-------- Data excerpts

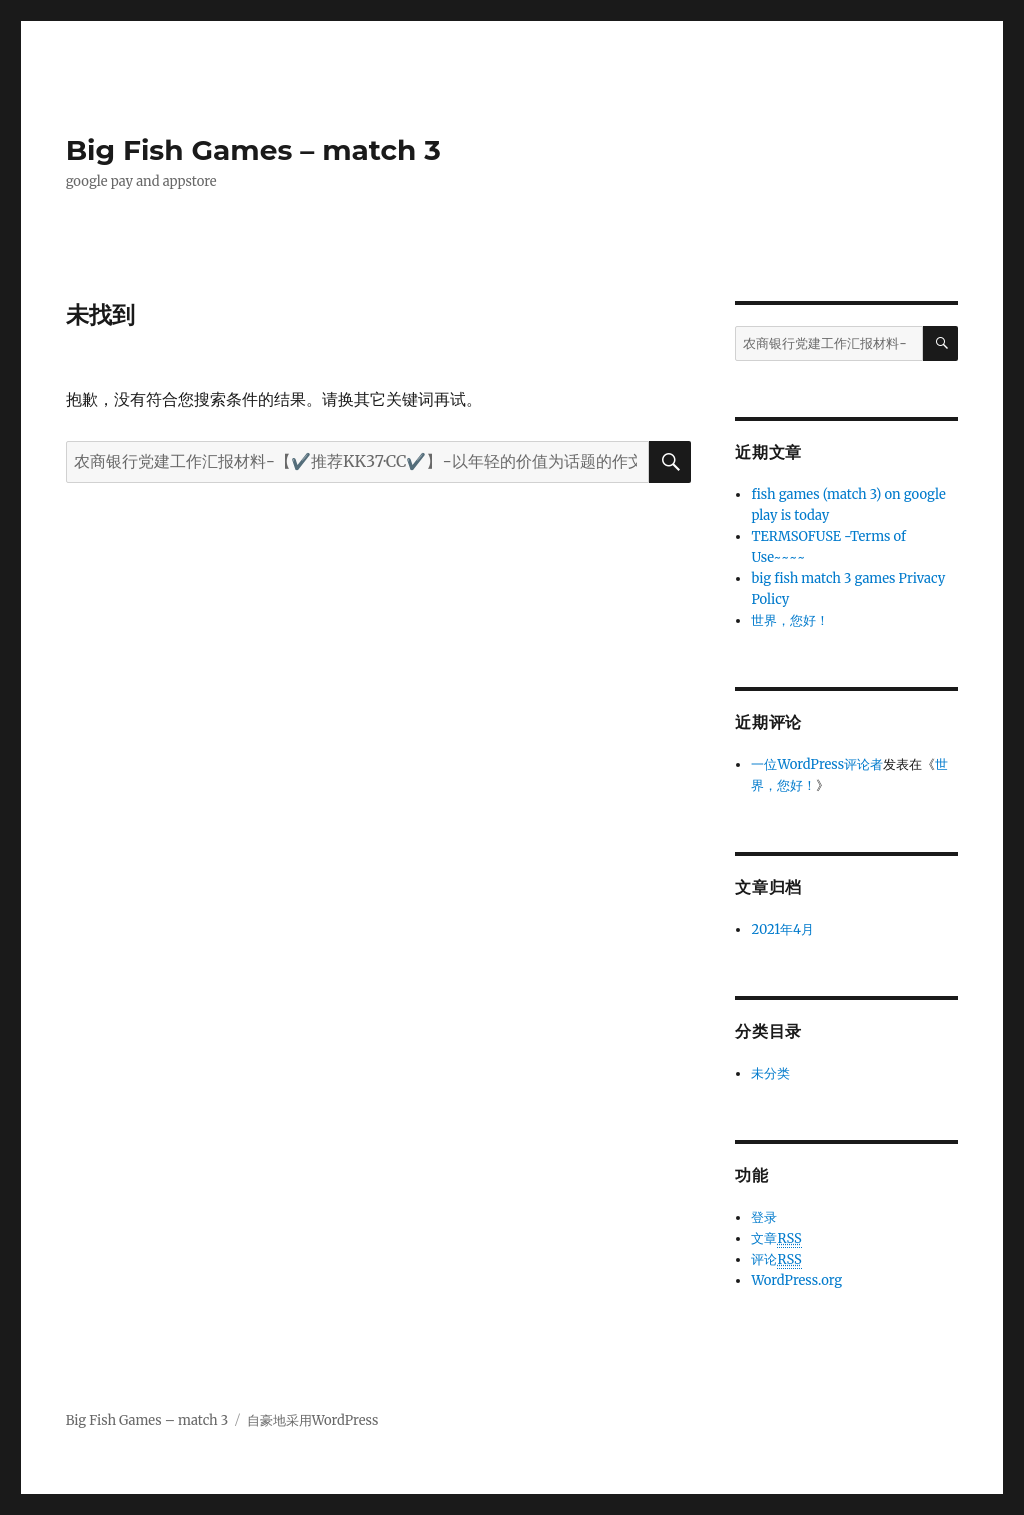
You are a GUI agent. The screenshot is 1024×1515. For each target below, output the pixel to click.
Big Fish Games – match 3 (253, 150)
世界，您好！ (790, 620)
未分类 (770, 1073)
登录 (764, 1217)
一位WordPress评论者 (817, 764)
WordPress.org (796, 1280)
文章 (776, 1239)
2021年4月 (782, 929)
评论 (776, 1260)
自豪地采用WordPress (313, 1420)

----------------

= Problem statement =
Leave the images out. Set down all of the material above exactly.

= Solution to the problem =
You are a GUI agent. The screenshot is 1024×1515. For each target below, output the pixel to click.
Big Fish Games – match 3 (253, 150)
世界，您好！ (790, 620)
未分类 (770, 1073)
登录 (764, 1217)
一位WordPress评论者 (817, 764)
WordPress.org (796, 1280)
文章 (776, 1239)
2021年4月 (782, 929)
评论 (776, 1260)
自豪地采用WordPress (313, 1420)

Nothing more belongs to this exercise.